- Born: 1 April 1935 Kyrenia, Cyprus
- Died: 26 November 2008 (aged 73) Mumbai, India
- Known for: Business

= Andreas Liveras =

British businessman (1935–2008)

Andreas Dionysiou Liveras (1 April 1935 – 26 November 2008) was a Cyprus-born British businessman, who rose from modest means to own and run successful bakery and yacht charter companies. He held British and Cypriot citizenship and was killed during Mumbai attacks of November 2008.

==Biography==
Liveras was the first of nine children born to a shepherd in Kyrenia, Cyprus.

In 1963 Liveras immigrated with his family to the Kensington district of London, where he took a job selling pastries and driving a delivery truck at the Fleur de Lys bakery.

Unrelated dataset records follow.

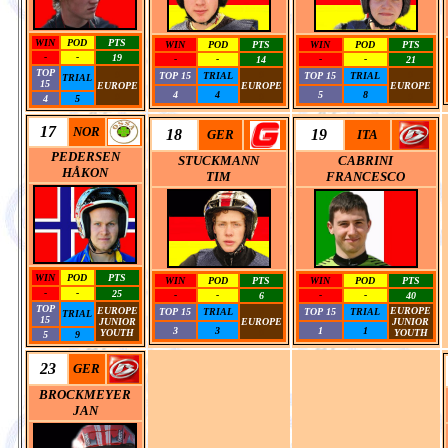
WIN
POD
PTS
WIN
POD
PTS
WIN
POD
PTS
-
-
19
-
-
14
-
-
21
TOP
0
0
0
TOP 15
TRIAL
TOP 15
TRIAL
TRIAL
15
EUROPE
EUROPE
EUROPE
4
4
5
8
0
0
0
4
5
17
NOR
18
19
GER
ITA
PEDERSEN
STUCKMANN
CABRINI
HÅKON
TIM
FRANCESCO
WIN
POD
PTS
WIN
POD
PTS
WIN
POD
PTS
-
-
25
-
-
6
-
-
40
TOP
EUROPE
0
EUROPE
TOP 15
TRIAL
TOP 15
TRIAL
TRIAL
15
JUNIOR
EUROPE
JUNIOR
3
3
1
1
YOUTH
0
YOUTH
5
9
23
GER
BROCKMEYER
JAN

He bought the company five years later, expanding it to become one of the largest frozen cake manufacturers in Europe, then sold it to Express Dairies in 1985. He spent his gain on yachts, among other things, starting Liveras Yachts, a company based in Monte Carlo that owns and rents boats for private charter.

In 1992 Liveras and his son Dionysios started Laurens Patisseries in London, later moving the company to Newark-on-Trent in Nottinghamshire. The family built Laurens to become one of the largest cream-filled pastry producers in the UK. The company was bought in 2006 by the Icelandic Bakkavör Group for £130 million.

Liveras was killed by terrorists on 26 November 2008 at the Taj Mahal Hotel during the 2008 Mumbai attacks, where he had gone for a meal, shortly after he gave an interview to the British Broadcasting Corporation. As of his death he had four children, and was ranked 265th on The Sunday Times Rich List of the wealthiest people in the United Kingdom.